Southernwood has many sobriquets, among which are Lads or Boy’s Love, Old Man, and Maiden’s Ruin; the last a corruption of Armoise du Rône, Mr Friend says. The French have contracted the same title to Auronne and also call the plant Bois de St Jean and Citronelle. Dutch people used to call it Averonne (another form of the French contraction) and the Germans, Stab-wurtz. The name Bois de St Jean is given it, because in some parts of France it is one of the plants dedicated to St John the Baptist, and the German title came from their faith in it as a “singular wound-hearb.” Turner considered that the fumes of it being burned, would drive away serpents, and credits it with many valuable properties, chiefly medicinal; and Culpepper calls it “a gallant, mercurial plant, worthy of more esteem than it hath.” It has also been supposed to have great virtue to prevent the hair falling out. In later days Hogg has declared it to have an agreeable, exhilarating smell,” and to be “eminently diaphoretic.” But Thornton, who loves to shatter all favourite herbal notions, remarks that these good results are chiefly because it “operates on the mind of the patient,” and that as a fomentation it is hardly more useful “than cloths wrung out of hot water.” So transitory is good report!
Wood-ruff (Asperula Odorata).
The threstlecoc him threteth oo
A way is huere wynter wo
When woodrove springeth.
Springtide, 1300.
All that we say, and all we leave unsaid
Be buried with her....
Pansies for thoughts, and wood-ruff white as she,
And, for remembrance, quiet rosemary.
Elegy.—Hopper.
The wood-ruff or wood-rowell has its leaves “set about like a star, or the rowell of a spurre,” whereby it gains its name.
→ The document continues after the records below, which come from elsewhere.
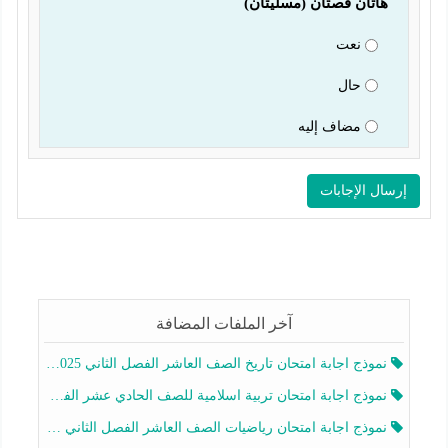
ان قصتان (مسليتان) 
نعت
حال
مضاف إليه
آخر الملفات المضافة
ج اجابة امتحان تاريخ الصف العاشر الفصل الثاني 2025-2026
ج اجابة امتحان تربية اسلامية للصف الحادي عشر الفصل الثاني 2025-2026
ج اجابة امتحان رياضيات الصف العاشر الفصل الثاني 2025-2026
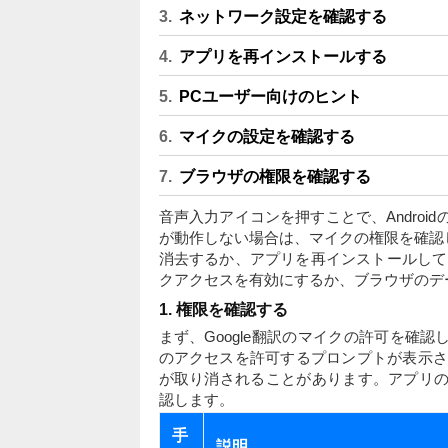
ネットワーク設定を確認する
アプリを再インストールする
PCユーザー向けのヒント
マイクの設定を確認する
ブラウザの権限を確認する
音声入力アイコンを押すことで、Androi
が動作しない場合は、マイクの権限を確認
消去するか、アプリを再インストールして
クアクセスを有効にするか、ブラウザのデ
1. 権限を確認する
まず、Google翻訳のマイクの許可を確
のアクセスを許可するプロンプトが表示され
が取り消されることがあります。アプリの設
認します。
手
説明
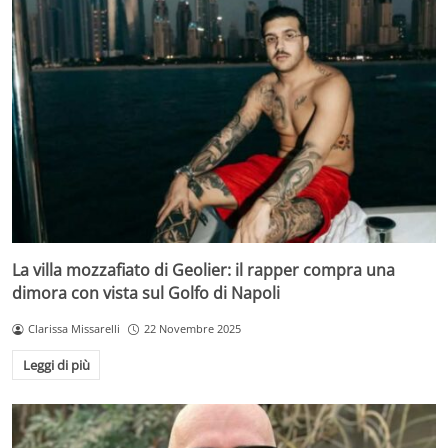
La villa mozzafiato di Geolier: il rapper compra una
dimora con vista sul Golfo di Napoli
Clarissa Missarelli
22 Novembre 2025
Leggi di più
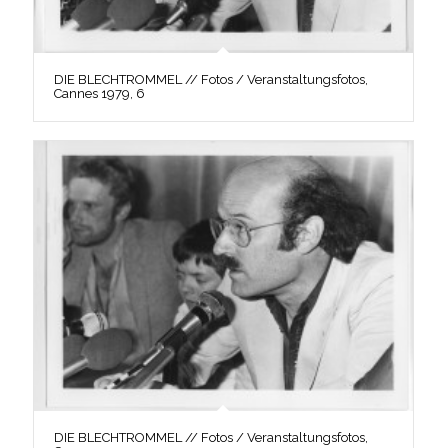
DIE BLECHTROMMEL // Fotos / Veranstaltungsfotos,
Cannes 1979, 6
DIE BLECHTROMMEL // Fotos / Veranstaltungsfotos,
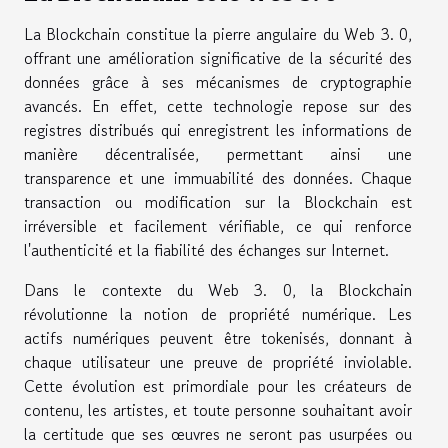
La Blockchain constitue la pierre angulaire du Web 3. 0,
offrant une amélioration significative de la sécurité des
données grâce à ses mécanismes de cryptographie
avancés. En effet, cette technologie repose sur des
registres distribués qui enregistrent les informations de
manière décentralisée, permettant ainsi une
transparence et une immuabilité des données. Chaque
transaction ou modification sur la Blockchain est
irréversible et facilement vérifiable, ce qui renforce
l'authenticité et la fiabilité des échanges sur Internet.
Dans le contexte du Web 3. 0, la Blockchain
révolutionne la notion de propriété numérique. Les
actifs numériques peuvent être tokenisés, donnant à
chaque utilisateur une preuve de propriété inviolable.
Cette évolution est primordiale pour les créateurs de
contenu, les artistes, et toute personne souhaitant avoir
la certitude que ses œuvres ne seront pas usurpées ou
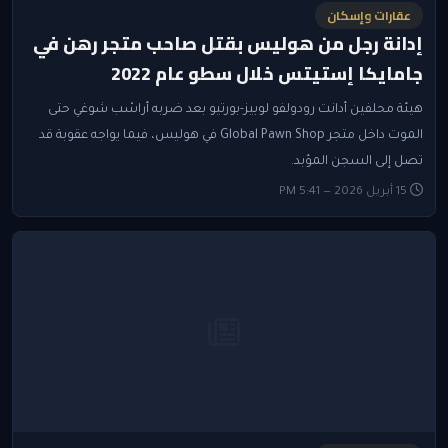
عقارات وإسكان
إدانة رجل من هوليس بقتل صاحب متجر رهن في
جامايكا إستيتس خلال سطو عام 2022
هيئة محلفين أدانت رودولفو لوبيز-بورتيو بعد ضربه أراسْب شوغي حتى
الموت داخل متجر Global Pawn Shop في هوليس، فيما يواجه عقوبة قد
تصل إلى السجن المؤبد.
15 أبريل 2026 — 5:41 PM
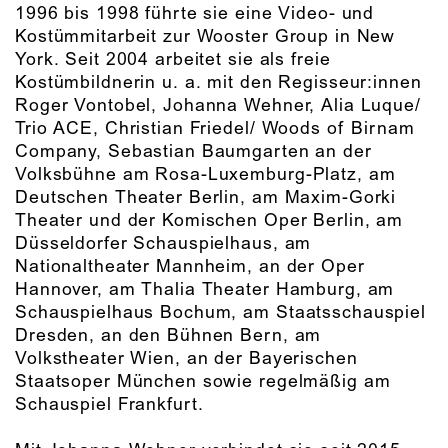
1996 bis 1998 führte sie eine Video- und
Kostümmitarbeit zur Wooster Group in New
York. Seit 2004 arbeitet sie als freie
Kostümbildnerin u. a. mit den Regisseur:innen
Roger Vontobel, Johanna Wehner, Alia Luque/
Trio ACE, Christian Friedel/ Woods of Birnam
Company, Sebastian Baumgarten an der
Volksbühne am Rosa-Luxemburg-Platz, am
Deutschen Theater Berlin, am Maxim-Gorki
Theater und der Komischen Oper Berlin, am
Düsseldorfer Schauspielhaus, am
Nationaltheater Mannheim, an der Oper
Hannover, am Thalia Theater Hamburg, am
Schauspielhaus Bochum, am Staatsschauspiel
Dresden, an den Bühnen Bern, am
Volkstheater Wien, an der Bayerischen
Staatsoper München sowie regelmäßig am
Schauspiel Frankfurt.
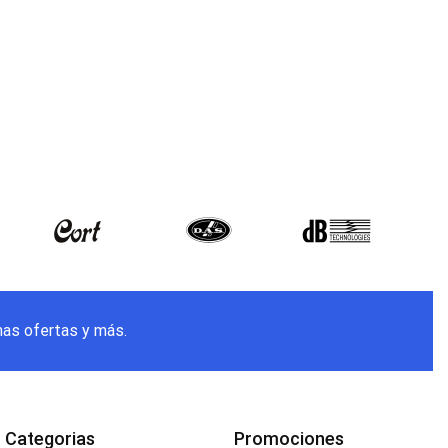
mas ofertas y más.
Categorias
Promociones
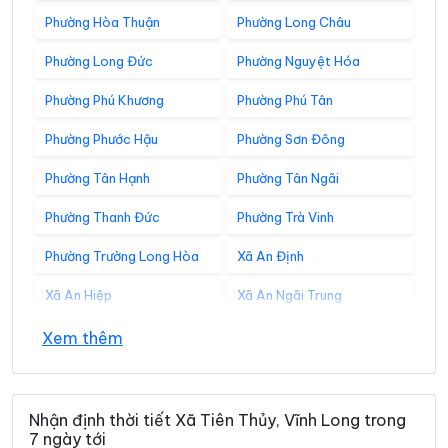
Phường Hòa Thuận
Phường Long Châu
Phường Long Đức
Phường Nguyệt Hóa
Phường Phú Khương
Phường Phú Tân
Phường Phước Hậu
Phường Sơn Đông
Phường Tân Hạnh
Phường Tân Ngãi
Phường Thanh Đức
Phường Trà Vinh
Phường Trường Long Hòa
Xã An Định
Xã An Hiệp
Xã An Ngãi Trung
Xã An Phú Tân
Xã An Qui
Xem thêm
Xã Ba Tri
Xã Bảo Thạnh
Xã Bình Đại
Xã Bình Phú
Nhận định thời tiết Xã Tiên Thủy, Vĩnh Long trong
7 ngày tới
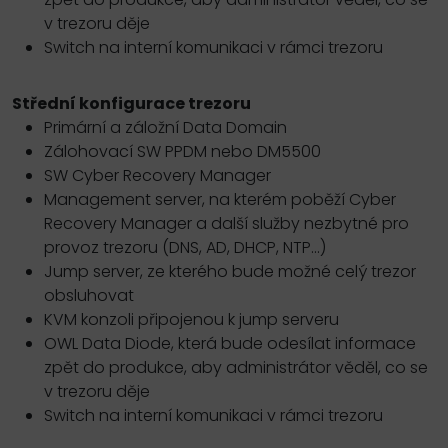
v trezoru děje
Switch na interní komunikaci v rámci trezoru
Střední konfigurace trezoru
Primární a záložní Data Domain
Zálohovací SW PPDM nebo DM5500
SW Cyber Recovery Manager
Management server, na kterém poběží Cyber
Recovery Manager a další služby nezbytné pro
provoz trezoru (DNS, AD, DHCP, NTP...)
Jump server, ze kterého bude možné celý trezor
obsluhovat
KVM konzoli připojenou k jump serveru
OWL Data Diode, která bude odesílat informace
zpět do produkce, aby administrátor věděl, co se
v trezoru děje
Switch na interní komunikaci v rámci trezoru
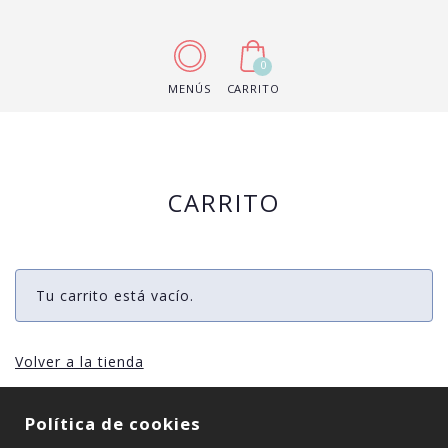
0
MENÚS
CARRITO
CARRITO
Tu carrito está vacío.
Volver a la tienda
Política de cookies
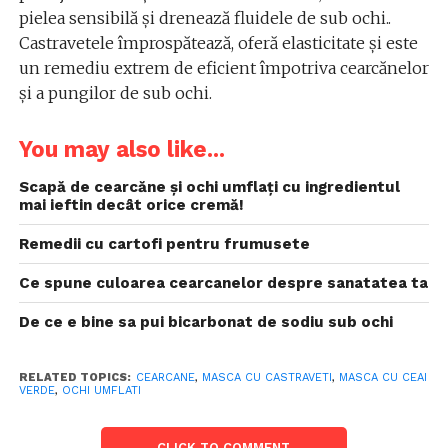
pielea sensibilă și drenează fluidele de sub ochi..
Castravetele împrospătează, oferă elasticitate și este
un remediu extrem de eficient împotriva cearcănelor
și a pungilor de sub ochi.
You may also like...
Scapă de cearcăne și ochi umflați cu ingredientul
mai ieftin decât orice cremă!
Remedii cu cartofi pentru frumusete
Ce spune culoarea cearcanelor despre sanatatea ta
De ce e bine sa pui bicarbonat de sodiu sub ochi
RELATED TOPICS:
CEARCANE
,
MASCA CU CASTRAVETI
,
MASCA CU CEAI
VERDE
,
OCHI UMFLATI
CLICK TO COMMENT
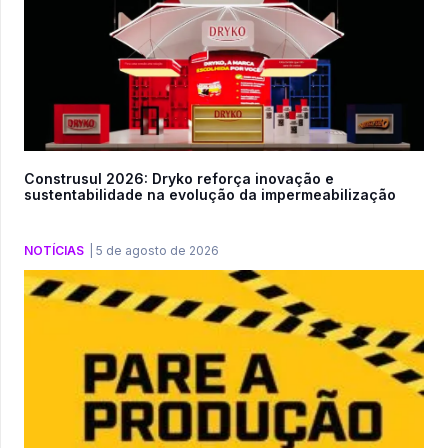
Construsul 2026: Dryko reforça inovação e
sustentabilidade na evolução da impermeabilização
NOTÍCIAS
|
5 de agosto de 2026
English people also called it Wood-rose and Sweet-Grass; the French, Hépatique étoilée, and the Germans, Waldmeister and Herzfreude, and they steep it in “Bohle,” a kind of “cup” made of light wine.
In England it used to be “made up into garlands or bundles and hanged up in houses in the heate of summer, doth very wel attemper the aire, coole and make fresh the place, to the delight and comfort of such as are therein.”[81] Wood-ruff was employed to decorate churches, and churchwardens’ accounts still exist (at St Mary-atte-Hill, London) including wood-ruff garlands and lavender in the expenses incurred in keeping St Barnabas’ Day. Johnston says[82]: “The dried leaves are put among linen for their sweet smell, and children put a whorl between the leaves of their books with a like purpose, and many people like to have one neatly dried laid in the case of their watch.” Sensible, as well as pretty customs! It was one of the herbs recommended to “make the hart merrye,” and Tusser puts it among his “stilling herbs,” thus: “Wood-roffe, for sweet waters and cakes.” Country people used to lay it a little bruised to a cut, and its odour of new made hay must have made it a pleasanter remedy than many that they used.
[81] Gerarde.
[82] “Botany of the Eastern Borders” (1853).